Larry himself was a bottomless source of energy, dancing, pouring, serving, passing out the paper plat
es and napkins that said “Happy New Year” on them, directing where the food should go, and making sure to come over to me periodically to ask if I was enjoying myself. I was. There was always someone interesting and pleasant to talk to, and I was never left to sit alone. I danced until my legs ached and laughed until I was breathless. We were all moths drawn to the light, and the light was Larry. His jokes about them made the courthouse marchers look dim-witted and ludicrous, though we all knew they were an omen.
“Are you cheered up?” he shouted into my ear during a particularly loud song we were dancing to.
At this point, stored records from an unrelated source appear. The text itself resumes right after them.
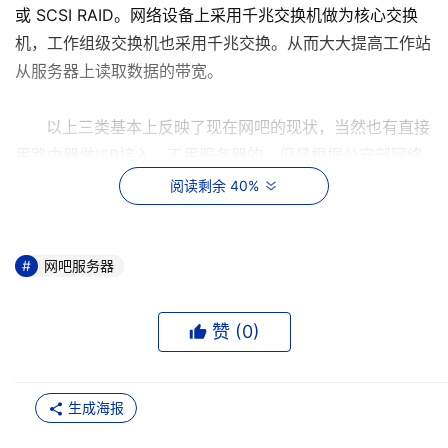
或 SCSI RAID。网络设备上采用千兆交换机做为核心交换
机，工作组级交换机也采用千兆交换。从而大大提高工作站
从服务器上读取数据的带宽。
以上三类基本上反映了现在网吧的现状，当然也有直接
用路由器做ISP接入，不用服务器的。但是根据公安部网络
监察科对网络信息安全管理的规范，日志记录是必要的。所
阅读剩余 40%
以还是用一台服务器做日志记录比较好，毕竟日志记录是每
天有增量的，而且需要备份。
下面我们试从这三种网络硬件结构来分析一下网吧服务
网吧服务器
器的应用。第一种应该是很受广大业主青睐的，在现今竞争
如此激烈网吧行业中，如何降低成本是业主考虑的首要问
赞 (
0
)
题。但是网络安全问题着实令人担忧。稍有不注意就会使整
个网络中病毒导致瘫痪，失去收入的同时，也失去了网吧的
形象。服务器在这样的网络构造中起的作用并不大。甚至选
生成海报
用一台配置较高的PC机也能担负起重任。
I nodded, but that didn’t satisfy him.
“Are you cheeeered up yet?” he sang into my ear.
I shouted, “Yesssss!” and he shouted, “Excellent!” and looked satisfied. He brought his light to every corner.
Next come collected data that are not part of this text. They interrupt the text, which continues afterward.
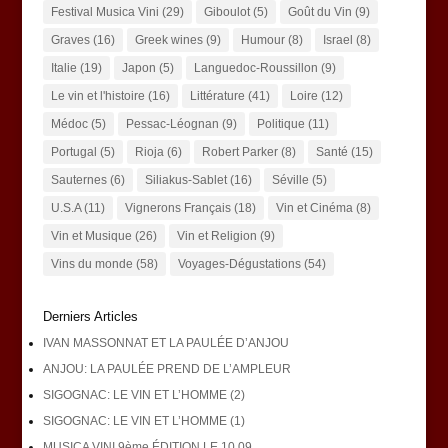
Festival Musica Vini
(29)
Giboulot
(5)
Goût du Vin
(9)
Graves
(16)
Greek wines
(9)
Humour
(8)
Israel
(8)
Italie
(19)
Japon
(5)
Languedoc-Roussillon
(9)
Le vin et l'histoire
(16)
Littérature
(41)
Loire
(12)
Médoc
(5)
Pessac-Léognan
(9)
Politique
(11)
Portugal
(5)
Rioja
(6)
Robert Parker
(8)
Santé
(15)
Sauternes
(6)
Siliakus-Sablet
(16)
Séville
(5)
U.S.A
(11)
Vignerons Français
(18)
Vin et Cinéma
(8)
Vin et Musique
(26)
Vin et Religion
(9)
Vins du monde
(58)
Voyages-Dégustations
(54)
Derniers Articles
IVAN MASSONNAT ET LA PAULÉE D’ANJOU
ANJOU: LA PAULÉE PREND DE L’AMPLEUR
SIGOGNAC: LE VIN ET L’HOMME (2)
SIGOGNAC: LE VIN ET L’HOMME (1)
MUSICA VINI 9ème ÉDITION LE 10.09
By the end of the day and after several mango mojitas, I had almost forgotten that I had come alone.
* * *
The party was winding down pretty much by the time the sun was; a cool dusk moved in. Larry brought out a sheet cake that read: “A Piece for All of Us,” complaining it was supposed to have read: “Peace to All of Us.” Shay and I were sitting at a table outside with our coffee when Larry came over with two plates of cake, one each for me and Shay, then left to get a plate for himself.
“What do you think of him?” Shay asked with a smile.
“I like him a lot,” I said. “He’s so much fun. So upbeat all the time.”
“He likes you. He thinks you’re smart and brave.”
I groaned. “I am so not brave.”
Larry appeared with a plate of cake for himself and a cup of tea. “How are you doing?” he asked as he seated himself next to me. “I thought you would bring that guy with you—the vet.”